The CIT(A) deleted the addition, noting that the assessee provided new addresses, PAN numbers, and other details of the creditors. Payments to these creditors were made through account payee cheques and RTGS before the assessment order was passed. The CIT(A) concluded that the liabilities were genuine and had not ceased, thus Section 41(1) was not applicable. The Tribunal upheld this finding, emphasizing that the AO did not conduct further inquiries on the new addresses and that the payments made to the creditors were genuine.

2. Deletion of Addition by Rejecting Books under Section 145:

The second issue pertains to the deletion of an addition of Rs. 64,10,847/- made by the AO by rejecting the books of accounts under Section 145 and estimating the profit at 8% of the gross receipts. The AO alleged that the assessee did not produce books of accounts and vouchers and could not justify certain expenses, leading to the rejection of the books and the estimation of profit.

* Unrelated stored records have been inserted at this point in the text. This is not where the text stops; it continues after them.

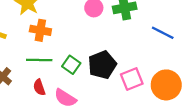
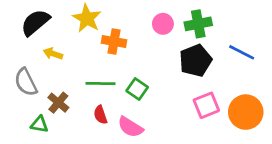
orange cross: (40, 30) -> (114, 41), moved
black pentagon: (102, 65) -> (196, 60), moved

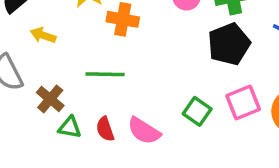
green square: (137, 89) -> (197, 111), moved
red semicircle: (100, 115) -> (105, 129), moved
green triangle: (39, 124) -> (70, 127), moved

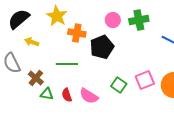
black pentagon: (229, 44) -> (102, 47), moved

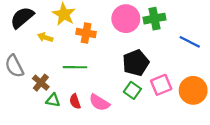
pink circle: (113, 20) -> (126, 19), size x1.6
yellow arrow: (32, 42) -> (45, 37), moved
black pentagon: (102, 47) -> (136, 63), moved

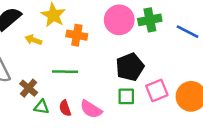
blue line: (190, 42) -> (187, 32), moved
green square: (132, 90) -> (126, 96), turned -35

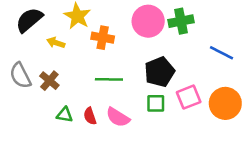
blue line: (187, 32) -> (222, 53), moved
green line: (65, 72) -> (109, 79), moved
brown cross: (29, 88) -> (49, 81), moved

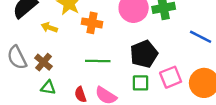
green triangle: (65, 115) -> (48, 88), moved

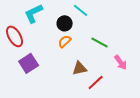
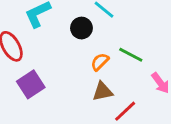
orange semicircle: (65, 41) -> (100, 62), moved

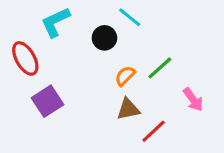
green line: (131, 55) -> (160, 68), turned -70

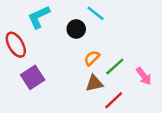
green line: (160, 68) -> (115, 66), moved

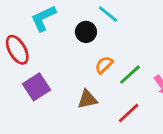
brown triangle: (94, 83) -> (87, 99), moved

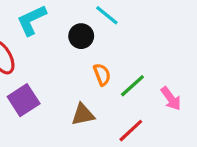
orange semicircle: (104, 65) -> (102, 75), turned 114

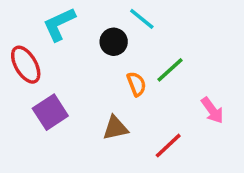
green line: (132, 86) -> (170, 70), moved

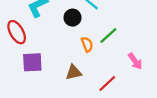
purple square: (50, 112) -> (32, 62), turned 30

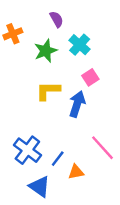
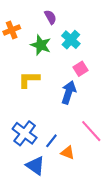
green star: (46, 51) -> (41, 45), turned -30
yellow L-shape: (48, 91) -> (29, 79), moved
orange triangle: (76, 172) -> (68, 153), turned 32

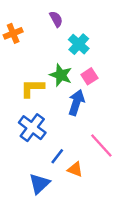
green star: (41, 45) -> (61, 75), moved
blue cross: (25, 133) -> (32, 128), moved
blue triangle: (35, 166) -> (39, 184), turned 42

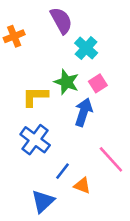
purple semicircle: (56, 19) -> (61, 21), size x1.5

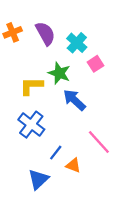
purple semicircle: (61, 21) -> (45, 33), moved
pink square: (98, 83) -> (95, 64), moved
blue arrow: (83, 112) -> (74, 100), turned -65

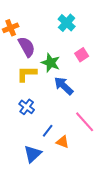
purple semicircle: (45, 33) -> (27, 47), moved
cyan cross: (77, 43) -> (67, 23), moved
blue cross: (31, 125) -> (27, 107), size x0.7

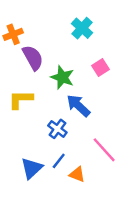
yellow L-shape: (27, 74) -> (21, 99), moved
blue cross: (27, 107) -> (57, 129), moved
blue triangle: (33, 154) -> (32, 168), moved

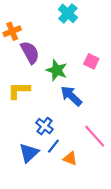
cyan cross: (82, 28) -> (68, 13), moved
pink square: (100, 67) -> (91, 61), turned -32
blue cross: (57, 129) -> (44, 126), moved

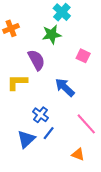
purple semicircle: (30, 52) -> (36, 60), moved
green star: (57, 70) -> (52, 34), moved, turned -30
orange triangle: (70, 158) -> (78, 154), moved

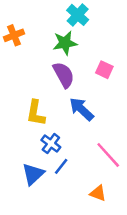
purple semicircle: (36, 60) -> (64, 75), moved
yellow L-shape: (17, 82) -> (36, 113), moved, turned -80

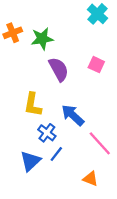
cyan cross: (78, 15) -> (97, 14), moved
green star: (65, 43) -> (42, 39), moved
blue arrow: (81, 109) -> (73, 115), moved

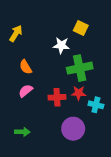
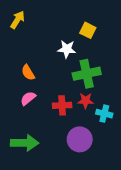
yellow arrow: (16, 33) -> (17, 20), moved
green arrow: (22, 132) -> (25, 143), size x1.6

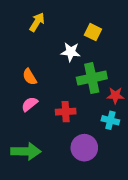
yellow arrow: (17, 20) -> (37, 22), moved
red star: (86, 101) -> (115, 95), moved

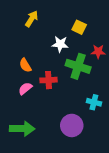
green cross: (92, 78) -> (78, 66), turned 30
red star: (115, 95) -> (98, 52), moved
red cross: (66, 112) -> (49, 80), moved

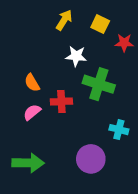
yellow arrow: (32, 19) -> (64, 20), moved
yellow square: (79, 27) -> (100, 24), moved
red star: (98, 52) -> (124, 43), moved

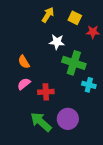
red cross: (61, 102) -> (46, 92), moved
cyan cross: (119, 130) -> (89, 85), moved
green arrow: (28, 163) -> (41, 122), moved, turned -140

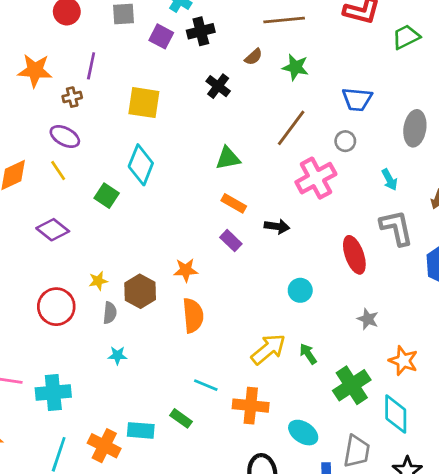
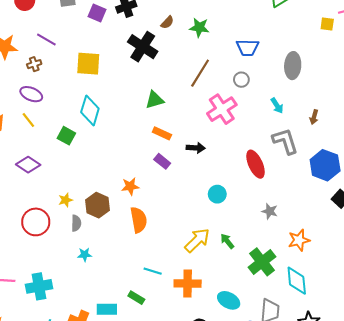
purple line: (91, 66) -> (46, 40), turned -66
black cross: (218, 86) -> (143, 47), size x1.6
orange star: (403, 361) -> (299, 240), turned -30

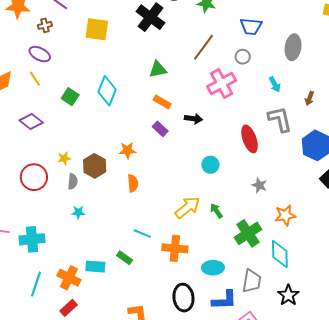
cyan diamond: (90, 110) -> (107, 91), moved
orange semicircle: (139, 220) -> (133, 183), size x0.7
cyan ellipse: (229, 300) -> (213, 268), turned -35

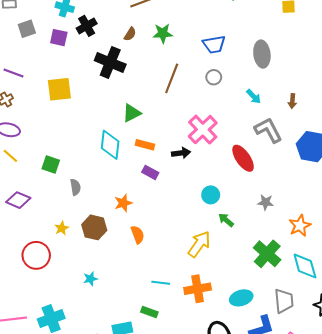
pink cross: (222, 83) -> (203, 130), moved
cyan diamond: (107, 91) -> (110, 145), moved
gray semicircle: (73, 182) -> (75, 187), moved
green arrow: (216, 211) -> (226, 220), moved

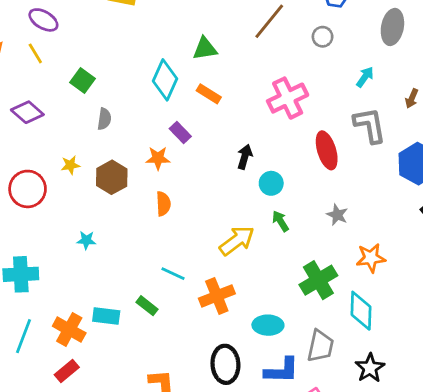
cyan arrow: (254, 96) -> (365, 77), turned -119
black arrow: (181, 153) -> (245, 157), moved, turned -84
purple rectangle: (150, 172) -> (180, 132), moved
orange cross: (198, 289) -> (217, 296), turned -30

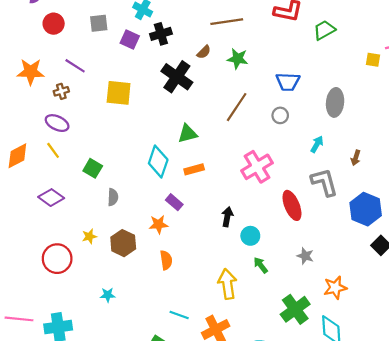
orange rectangle: (209, 94) -> (194, 169), turned -42
yellow arrow: (237, 241) -> (227, 284), turned -56

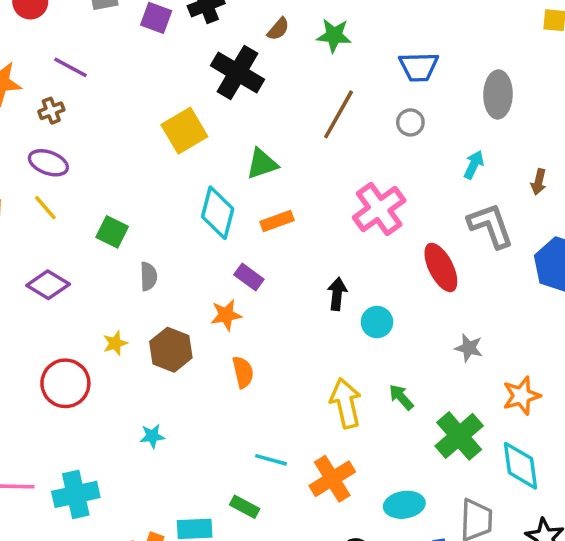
yellow square: (119, 93) -> (184, 131), moved, turned -32
green arrow: (261, 265) -> (401, 397), moved

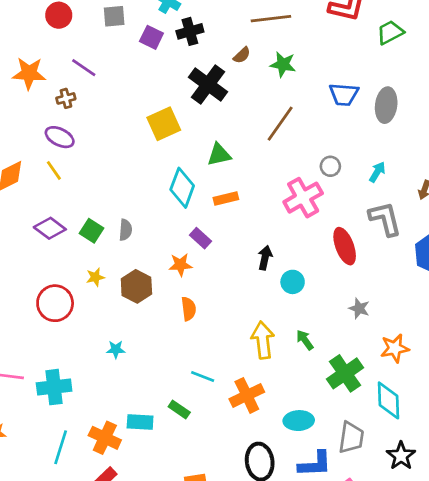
gray ellipse: (498, 94) -> (386, 105), moved
gray circle: (410, 122) -> (330, 166), moved
green square: (112, 232) -> (92, 231), moved

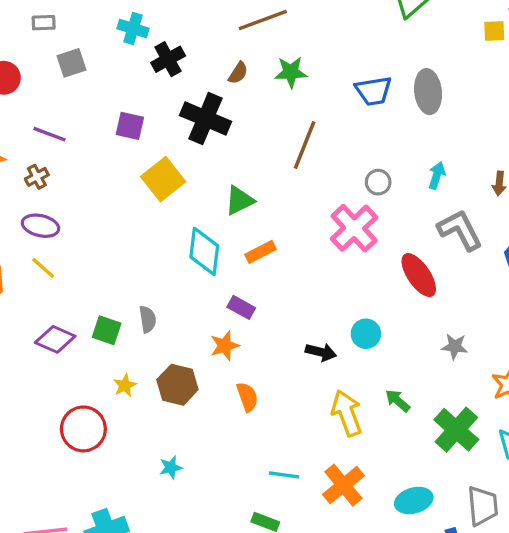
purple square: (151, 37) -> (130, 126), moved
black arrow: (265, 258) -> (321, 352), moved, turned 105

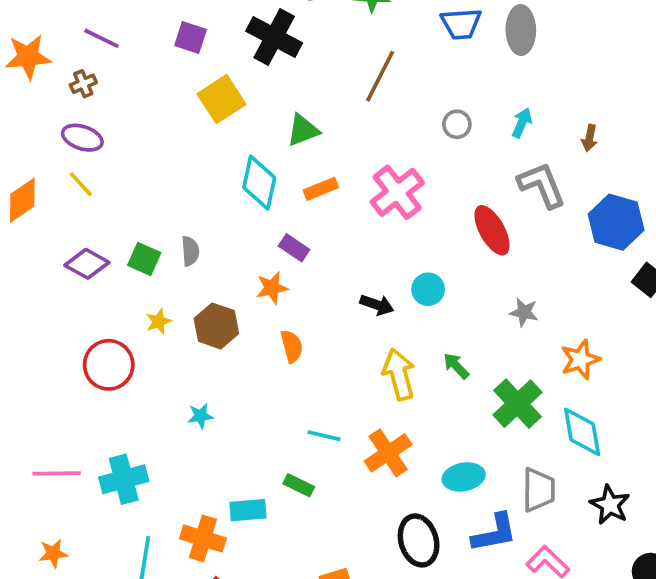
pink cross: (354, 228) -> (397, 192), moved

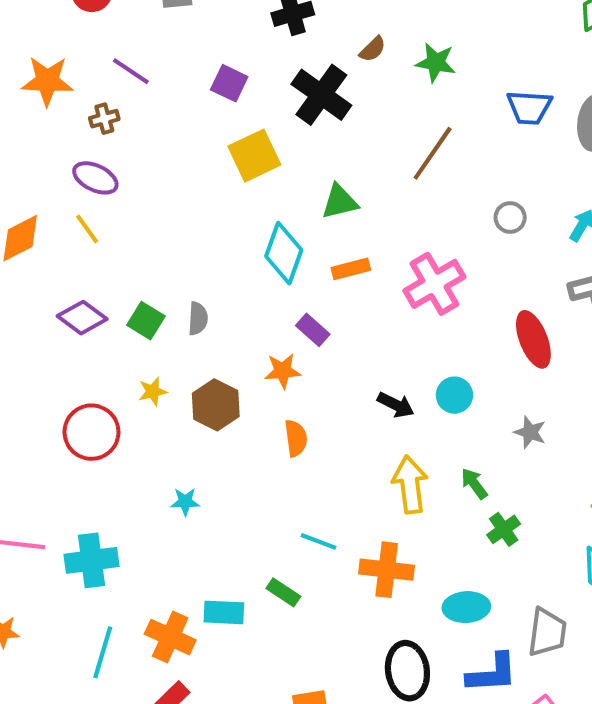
gray star: (524, 312) -> (530, 432), moved
green cross: (517, 404) -> (504, 529), moved, size x0.6
orange cross: (388, 453) -> (387, 570), turned 33

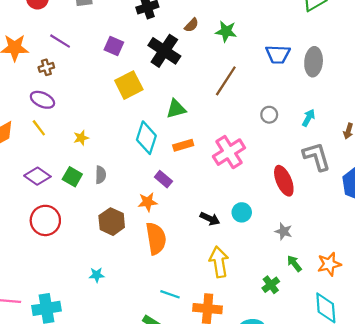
yellow star: (153, 392) -> (81, 138), moved
red circle: (91, 432) -> (45, 220), moved
orange semicircle: (296, 438) -> (156, 238), size x1.6
green arrow: (474, 484) -> (294, 263), moved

The CIT(A) deleted the addition, observing that the AO had acknowledged in the assessment order that the books of accounts and other relevant documents were produced and perused. The CIT(A) noted that the books were audited and prepared according to prescribed accounting standards. The Tribunal upheld this finding, stating that the AO did not point out specific defects in the books of accounts and that the rejection of books was not legally permissible. The Tribunal also agreed that the AO's estimation of profit at 8% of the gross receipts was unjustified as no comparative cases or specific discrepancies were pointed out.

Conclusion:

The Tribunal dismissed the revenue's appeal, upholding the CIT(A)'s order that deleted the additions made under Section 41(1) and by rejecting the books under Section 145. The Tribunal found that the AO's actions were based on incorrect findings and lacked proper inquiry and justification. The assessee had provided sufficient evidence to prove the genuineness of the liabilities and the correctness of the books of accounts.